Неспособность улавливать сигналы от Келлана.
Потому я сказал себе, что это не имеет большого значения, и продолжил день, ведя себя как огромный, рассеянный мудак, которому могло бы грозить увольнение. Хорошо, что я работал на себя, иначе остался бы без зарплаты. Хотя такими темпами моя репутация резко упала, и никто не хотел делить со мной комнату.
Я их не виню.
Когда я попросил Сильвию освободить оставшуюся часть моего расписания, она подскочила к клавиатуре с облегчением ясным, как августовское гавайское небо.

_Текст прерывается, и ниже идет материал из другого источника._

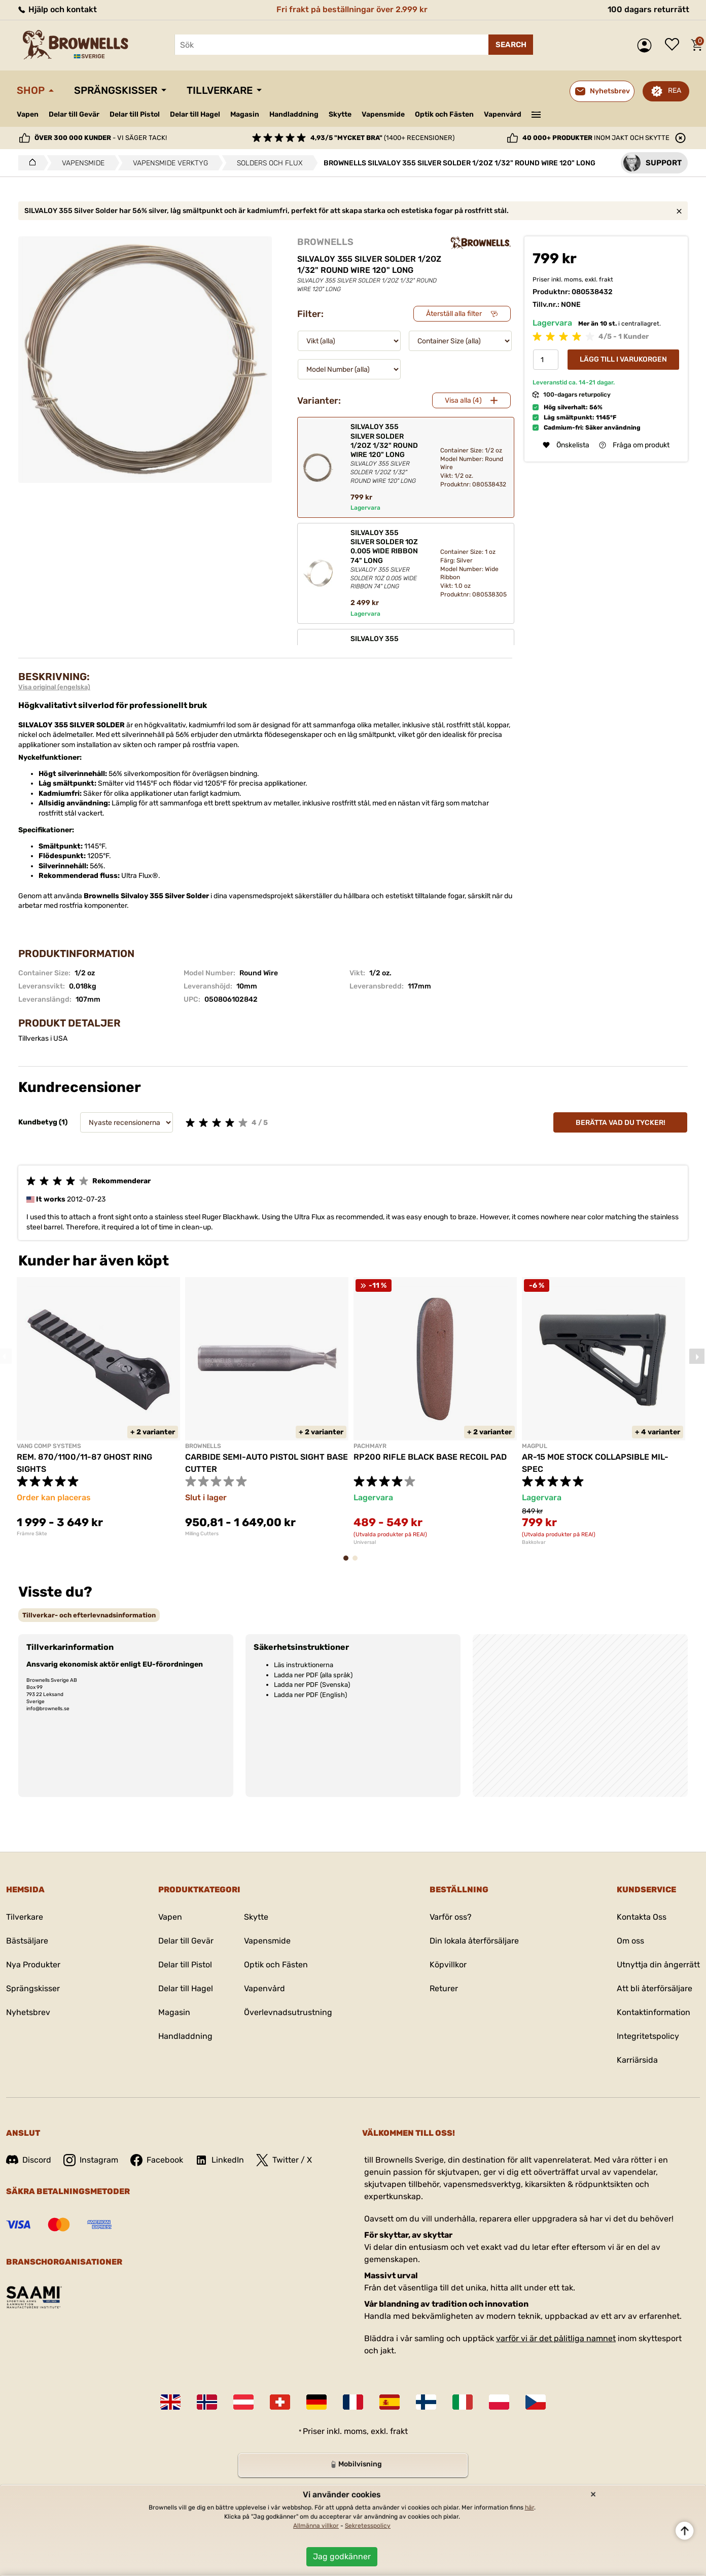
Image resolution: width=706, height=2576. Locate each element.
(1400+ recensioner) (382, 138)
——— (536, 114)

Когда я вернулся домой, Терри там не было. Если подумать, он отсутствовал уже несколько дней. Но я не мог заставить себя хотя бы наполовину обеспокоиться этим.
На самом деле я наслаждался тишиной.
В тишине я мирно себя ненавидел.
Я сел на кровать. Уставился в потолок. Обдумывал, стоит ли зайти в комнату Кела, и решил этого не делать.
Примерно через час, когда я был в общем-то бесполезен, я позвонил Шарлотте Ричардс во второй раз за все время, и не с тем умыслом, которым воспользовался, чтобы получить ее номер от Рейган.
Она ответила на последнем гудке, ничего не сказав.
Я тоже ничего не сказал.
Мы сидели и слушали дыхание друг друга, но ни один из нас не сделал первый шаг. Я почувствовал себя грязным. Больным ублюдком.
Судя по тому, что она получила от Келлана последнее послание, а мы с Терри – нет, он был в нее влюблен. Не говоря уже о том, что он назвал Чарли тем же именем, что и книгу.
Теперь я знал, каково быть вором, и мне было неприятно. Я вообще не чувствовал, что чего-то добился. Но знал, почему молчал. Однако мне была не понятна причина ее молчания. Особенно с учетом того, на чем мы остановились в библиотеке.
Я не выдержал первым:
– У меня вопрос, мисс Ричардс.
– Я… – ее голос дрогнул. Он звучал так, будто Чарли плакала, а она не казалась мне плаксой. – Не могу обещать, что отвечу, доктор Маркетти.
– Это по поводу предсмертного письма.
– Тогда я точно не могу гарантировать ответ.
– Значит, это предсмертное письмо.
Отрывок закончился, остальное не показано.